Since there is a focus here, i’ll reask a couple I’ve dropped in at various points, and probably a couple extra I haven’t.
Any experience here with BW in proximity to Franklinia, Yellowhorn, Seaberry, S domestica or S. Torminalis?
Is their alleopathy likely to affect their cousins a la English walnut and thh like?

The squirrels on my property have a different plan than mine. I’m constantly ripping out seedlings in areas of the yard where they would cause future damage. I love my adult tree, and it is in a great spot. My neighbor is happy to have me plant on a plot of land that is technically his, but looks like mine. He unfortunately wants one of the volunteers to be left where it is, which means most of what I want to plant won’t be going there. It’s been run over so many times there won’t be any digging it up, but it now has a nice array of branches that means I’m going to enjoy looking at it.
more unfortunate is that there is a section of land that is vague as to whether it is mine, another neighbors, or dependent upon where the creek in the middle of it decides to be from year to year. It is always soft and damp, and the squirrels have been tending it since well before I moved here. At least one of the BWs they have cultivated is now old enough to bear fruit. I can minimize how many nuts they have access to on my grandmother tree, but I can’t really get to this tree and as it grows, more and more of the nuts will fall into the neighbors pasture and land that is soft enough that the falling nuts will bury themselves. I’ll be finding more and more volunteer BWs in the coming years. I wish I could sterilize them somehow so that they could be beautiful without contributing fodder. They are thankfully in a spot where their own juglone won’t ever be a problem.

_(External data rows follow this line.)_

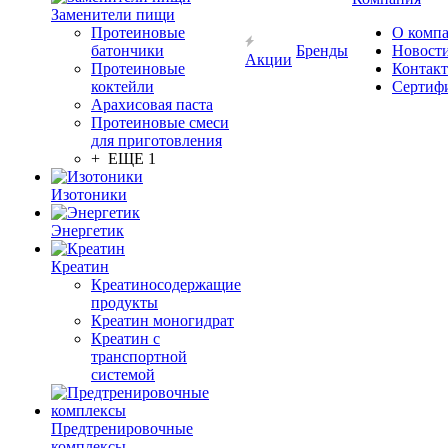
Заменители пищи
Протеиновые
О комп
батончики
Бренды
Новост
Акции
Протеиновые
Контак
коктейли
Сертиф
Арахисовая паста
Протеиновые смеси
для приготовления
+ ЕЩЕ 1
Изотоники
Энергетик
Креатин
Креатиносодержащие
продукты
Креатин моногидрат
Креатин с
транспортной
системой
Предтренировочные
комплексы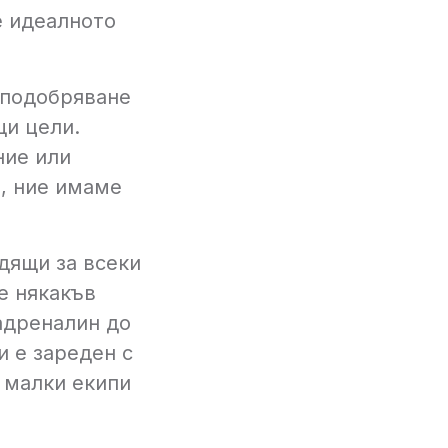
е идеалното
 подобряване
щи цели.
ние или
, ние имаме
дящи за всеки
е някакъв
 адреналин до
 е зареден с
 малки екипи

I haven’t any experiences with those species at the old orchard that had the black walnuts everywhere.
We have most of those here at the new orchard but there are no black walnuts here (I made sure of that in year 1)

I can’t comment on the other species, but all walnut family members produce some amount of juglone and are therefore immune to the effects. Even pecan has a small amount

I think the effects are highly tree and site dependent. I had a big (trunk more than 2’ across) black walnut tree in the middle of my yard, which grew 35’ from a sour cherry (trunk probably 2’across), about 30’ from a healthy callery pear, and about 25’ from a mature hackberry tree. However, I live in a bit of a low wind pocket that probably restricted movement of BW leaf litter and none of the trees were under the BW canopy, though the hackberry was very close.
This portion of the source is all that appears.